> [WHAT IS NEEDED] Search for the word "días" in the entries. Each line that holds it should be copied.
MATERIAL PROVIDED Start Marker
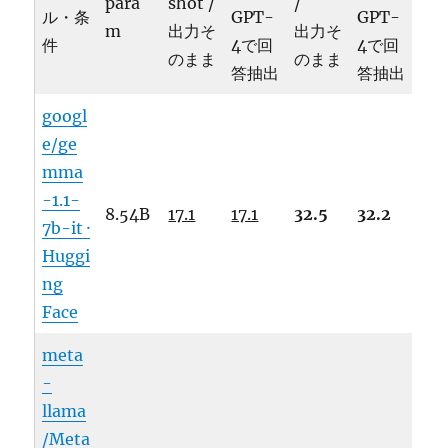
para
shot /
/
ル・条
GPT-
GPT-
m
出力そ
出力そ
件
4で回
4で回
のまま
のまま
答抽出
答抽出
googl
e/ge
mma
-1.1-
8.54B
17.1
17.1
32.5
32.2
7b-it ·
Huggi
ng
Face
meta
-
llama
/Meta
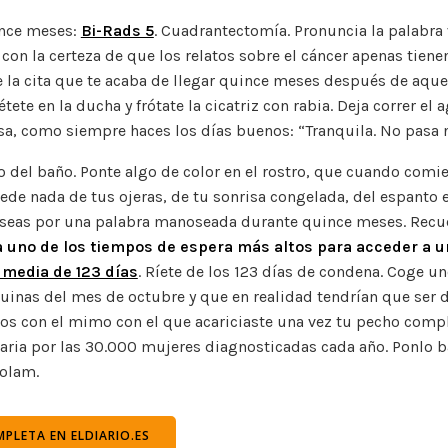
e
te
l
y
l
a
s
p
ince meses:
Bi-Rads 5
. Cuadrantectomía. Pronuncia la palabra
b
r
Li
m
A
ar
 con la certeza de que los relatos sobre el cáncer apenas tiene
o
n
p
ti
 la cita que te acaba de llegar quince meses después de aque
tete en la ducha y frótate la cicatriz con rabia. Deja correr el 
o
k
p
r
sa, como siempre haces los días buenos: “Tranquila. No pasa 
k
jo del baño. Ponte algo de color en el rostro, que cuando comi
de nada de tus ojeras, de tu sonrisa congelada, del espanto e
useas por una palabra manoseada durante quince meses. Recu
 uno de los tiempos de espera más altos para acceder a u
 media de 123 días
. Ríete de los 123 días de condena. Coge un
uinas del mes de octubre y que en realidad tendrían que ser 
os con el mimo con el que acariciaste una vez tu pecho compl
garia por las 30.000 mujeres diagnosticadas cada año. Ponlo 
olam.
PLETA EN ELDIARIO.ES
MATERIAL PROVIDED End Marker
> [RESPONSE AREA]
sa, como siempre haces los días buenos: “Tranquila. No pasa 
 media de 123 días
. Ríete de los 123 días de condena. Coge un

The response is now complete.